- **Problem requirements**: Would you transcribe the listing exactly as it stands, minus any images?

----

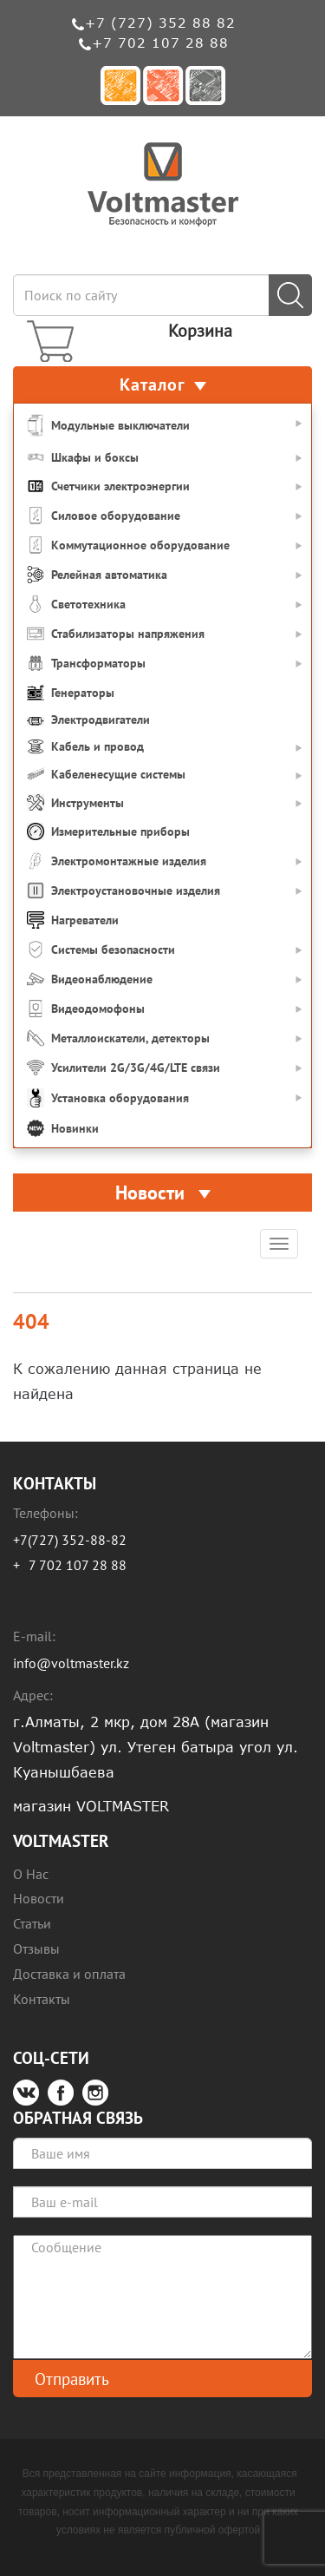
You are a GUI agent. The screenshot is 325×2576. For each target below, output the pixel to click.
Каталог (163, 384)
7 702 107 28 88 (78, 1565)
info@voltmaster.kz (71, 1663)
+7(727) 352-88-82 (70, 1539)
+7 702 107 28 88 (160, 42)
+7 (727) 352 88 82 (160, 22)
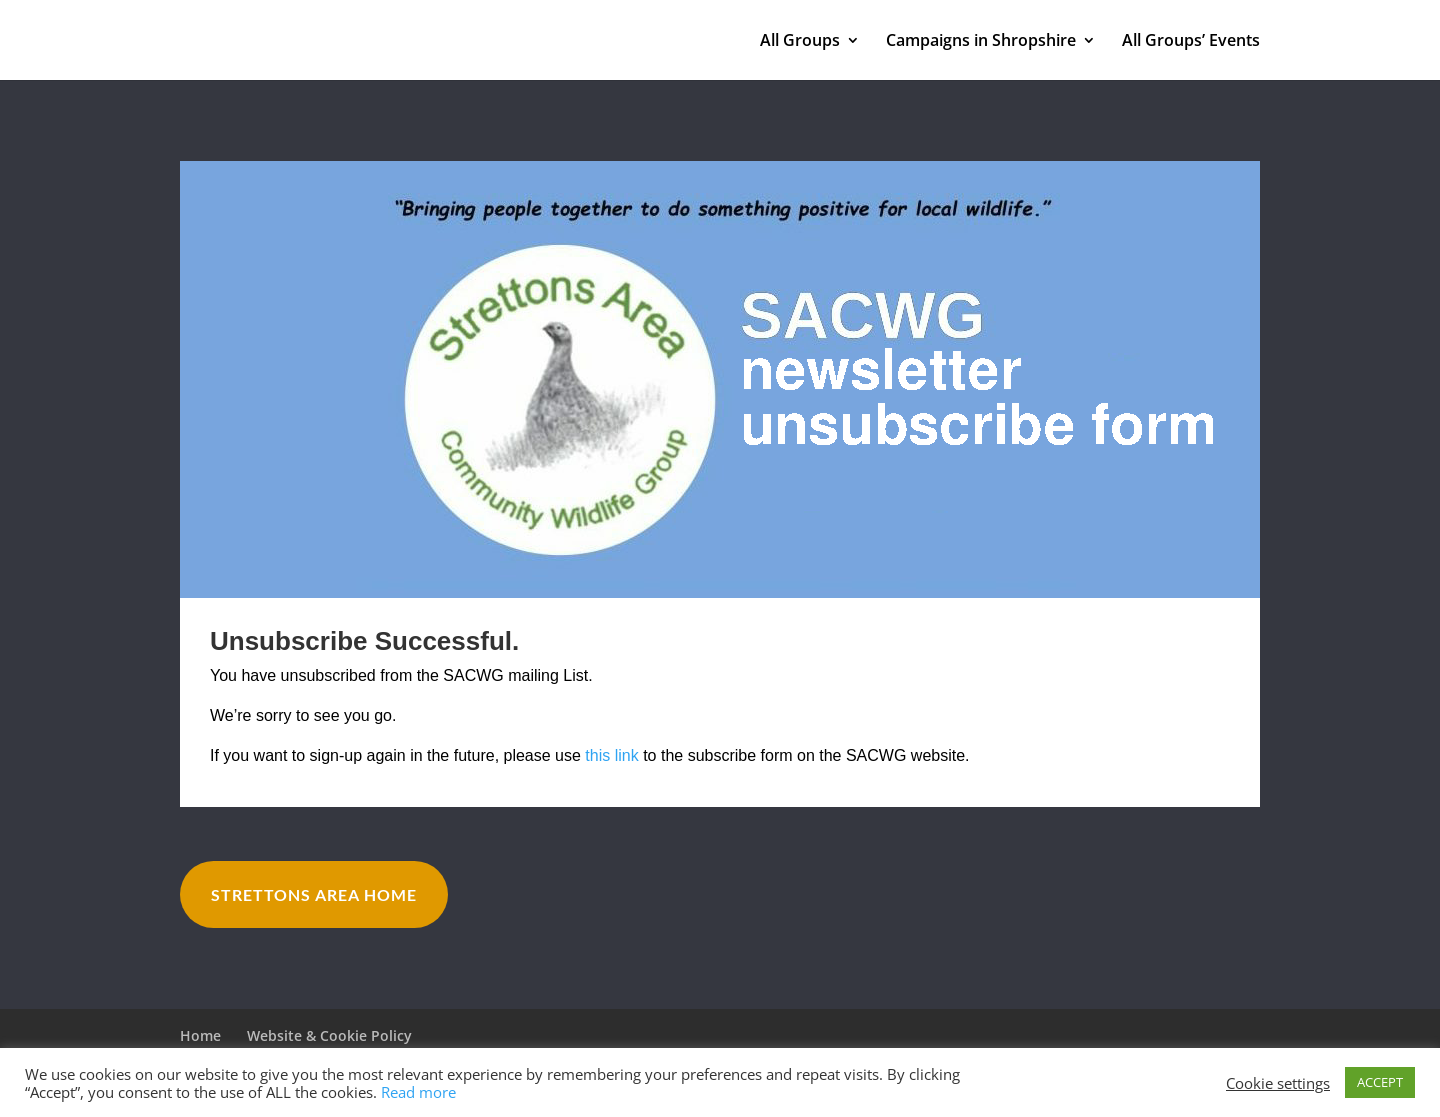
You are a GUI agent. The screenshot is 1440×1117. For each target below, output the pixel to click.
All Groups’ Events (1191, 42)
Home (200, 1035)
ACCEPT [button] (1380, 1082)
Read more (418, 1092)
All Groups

----

- **Answer**:
You are a GUI agent. The screenshot is 325×2576. For each target below, output the pixel to click.
Каталог (163, 384)
7 702 107 28 88 (78, 1565)
info@voltmaster.kz (71, 1663)
+7(727) 352-88-82 (70, 1539)
+7 702 107 28 88 (160, 42)
+7 (727) 352 88 82 (160, 22)
You are a GUI agent. The screenshot is 1440×1117. For each target below, output the pixel to click.
All Groups’ Events (1191, 42)
Home (200, 1035)
ACCEPT [button] (1380, 1082)
Read more (418, 1092)
All Groups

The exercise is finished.